Pippo Delbono continua con successo il suo percorso di introspezione e scandagliamento dell’anima umana con Vangelo. E già nel titolo, che fa rirferimento alle sacre scritture, ritorna quella componente indubbiamente escatologica che è dovuta alla presenza/assenza della madre, già protagonista assoluta di Orchidee.
Le sacre scritture rappresentano anzi il leitmotiv della drammaturgia di questo spettacolo evocato per gioco dalla curiosità materna ("Pippo perché non fai uno spettacolo sul Vangelo?") nei confronti di un figlio prodigo di eccellenti risultati e successi: è così che la madre, prima di andarsene per sempre, sprona il figlio ad avventurarsi in un terreno nuovo "teatralmente" seppur ben conosciuto.
Il Vangelo ha rappresentato una materia piuttosto familiare per il "giovane" Delbono. Infatti, come racconta spesso, da piccolo frequentava assiduamente le messe e faceva anche servizio da chirichetto.

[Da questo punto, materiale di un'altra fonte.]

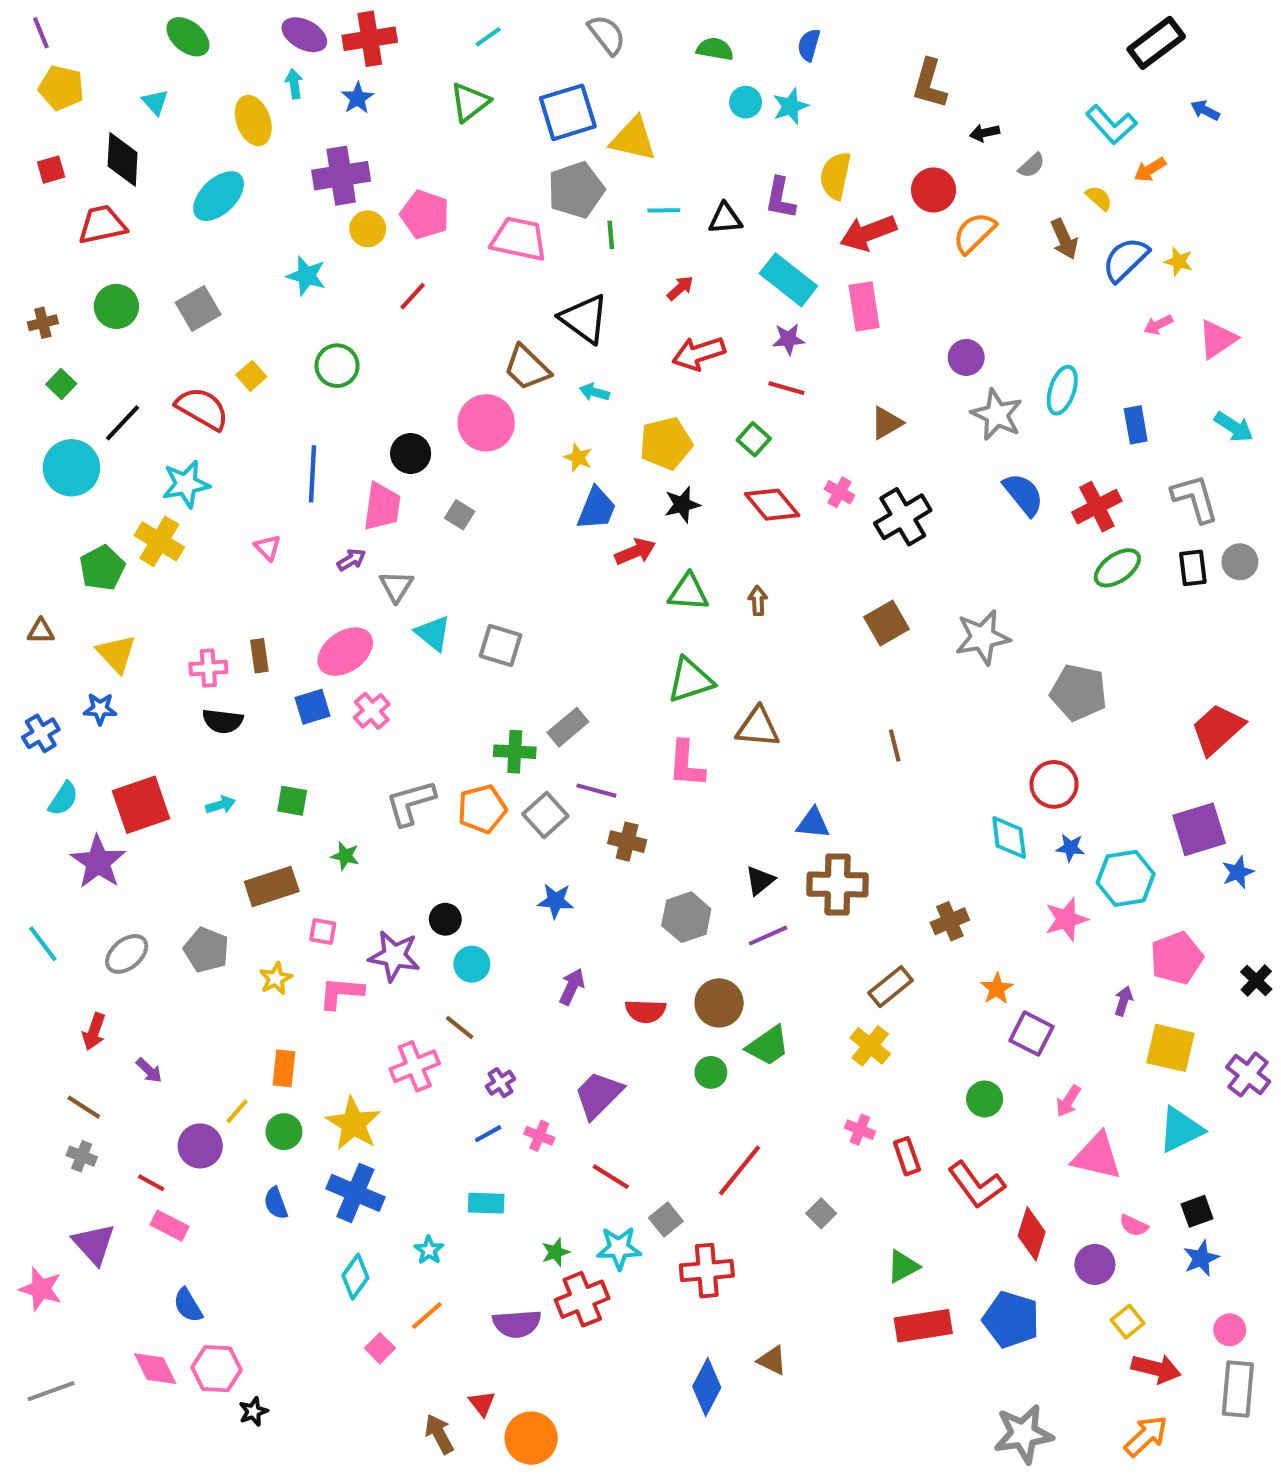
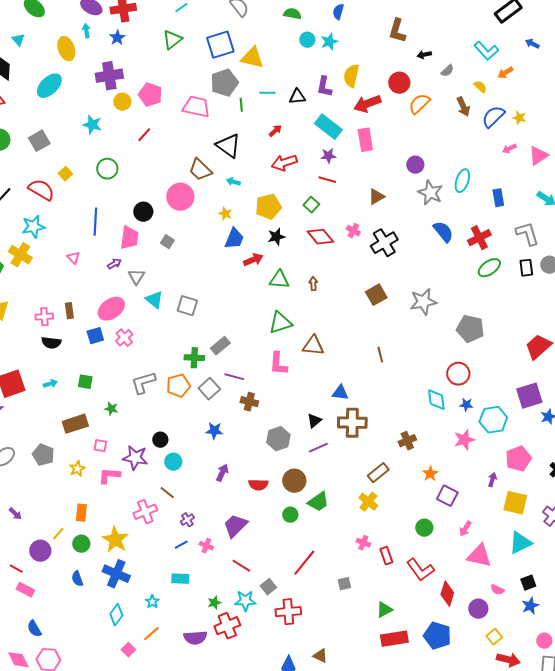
gray square: (821, 1213) -> (344, 584), turned 32

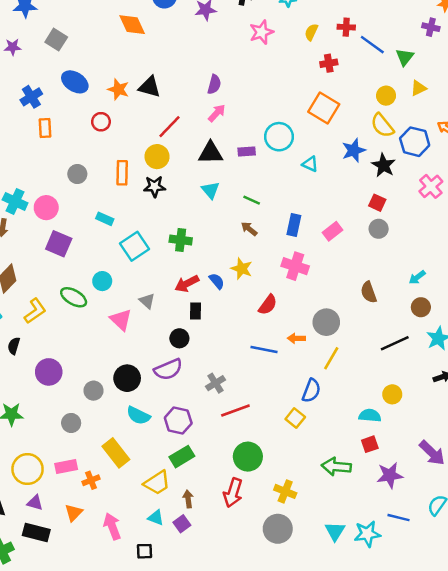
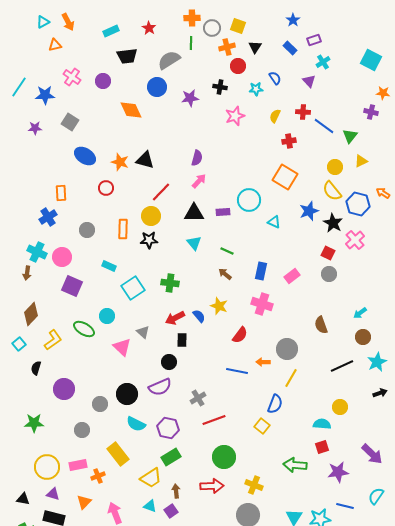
blue cross: (31, 97) -> (48, 217), moved
pink cross: (431, 186) -> (355, 240), moved
red arrow: (233, 493) -> (212, 486), turned -110

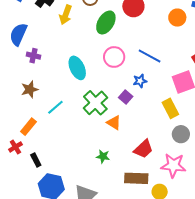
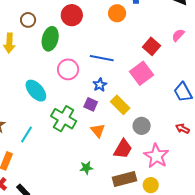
yellow rectangle: (170, 108) -> (120, 105), moved
orange triangle: (114, 123) -> (98, 131), moved, turned 35
gray circle: (181, 134) -> (142, 126), moved
pink star: (173, 165) -> (156, 156), turned -30

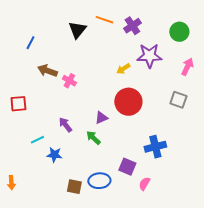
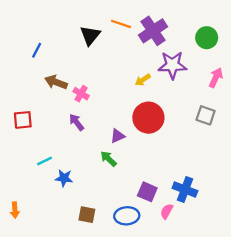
purple cross: (132, 26) -> (153, 31), size x1.4
purple arrow: (65, 125) -> (76, 122), moved
blue cross: (155, 147) -> (185, 190), moved, turned 35
blue ellipse: (99, 181) -> (127, 216), moved

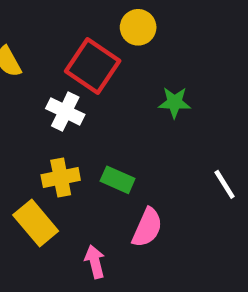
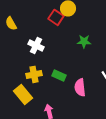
red square: (93, 66) -> (56, 17), moved, size x0.7
pink semicircle: (147, 228) -> (80, 87), moved, turned 150

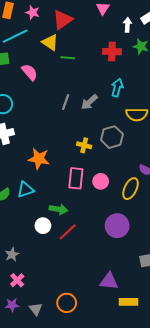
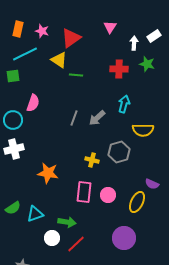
pink semicircle: (30, 72) -> (33, 103), moved, turned 60
cyan triangle: (25, 190) -> (35, 214), moved

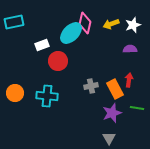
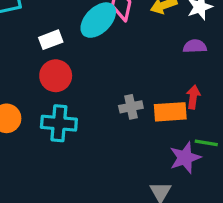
red circle: (58, 61) -> (56, 76), moved
orange rectangle: (115, 89) -> (170, 112), turned -66
purple star: (112, 113) -> (185, 158), moved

Quel mondo è, nei suoi ricordi, apparentemente popolato solo da uomini.
Proprio qui il regista ha imparato i primi rudimenti dell’amore fraterno: e allora come non citare il Vangelo per attualizzare una situazione al contrario di mancata solidarietà verso i nuovi poveri, i nuovi deboli, verso gli Immigrati, che nell’immaginario di Delbono sono senza ombra di dubbio delle figure molto più che "cristologiche"?
Nello spettacolo l’elemento più realistico e anche di grande tensione risulta essere proprio il racconto del giovane profugo afghano sopravvissuto in mare e testimone della morte di molti suoi compatrioti.
Non è un caso che il regista si opponga, dichiarandolo, alla concezione pasoliniana del Cristo cattolico, nell’accezione più ecumenica, e ne preferisca una "leggera" nonché musicale, evocata da una vera e propria sequenza di Jesús Christ Super Star, citazione del noto musical, in cui tutto assume un aspetto irriverente e gioioso.
A parte le citazioni colte come Schumann all’inizio e l’hippy Jesús, il perno musicale dello spettacolo è rappresentato dalle sonorità di Enzo Avitabile, che unisce e avvolge atmosfere intense, seppur molto diverse tra loro e frammentate.
Le parole delle sacre scritture vengono in Vangelo destrutturate della loro funzione e riabilitate in una nuova realtà semantica, descrivendo un unicum emozionale che unisce più aspetti dell’umanità emersa nell’opera di Delbono.
Realizzato in collaborazione con il Teatro Nazionale croato di Zagabria, Vangelo ci appare come un omogeneo e sensibile collage di più entità, in cui le disabilità degli ormai storici attori rappresentano sempre di più la forza dell’impianto registico e in cui il sacro si unisce al profano producendo reazioni inevitabili, a volte anche piuttosto violente e in disaccordo con le intelligenti provocazioni dello spettacolo.
Le distonie e le anomalie sonore assieme alle immagini del film firmato sempre da Delbono, ci conducono verso l’intuizione del pensiero autoriale in cui le parole del Vangelo cristiano assumono nuove e più realistiche sembianze, e in cui la forma finalmente coincide con dei contenuti facenti riferimento ad una realtà che avvicina l’umano al sacro nell’accezione più poetica del termine.
(Vangelo) Regia: Pippo Delbono ; drammaturgia: Pippo Delbono; musica: Enzo Avitabile ; scenografia: Claude Santerre ; interpreti: (Gianluca Ballarè), (Bobò), (Margherita Clemente), (Pippo Delbono), (Ilaria Distante, (Simone Gaggiano), (Mario Intruglio), (Nelson Lariccia), (Gianni Parenti), (Alma Prica), (Pepe Robledo), (Grazia Spinella), (Nina Violic), (Safi Zakria), (Mirta Zecevic); costumi: Antonella Cannarozzi.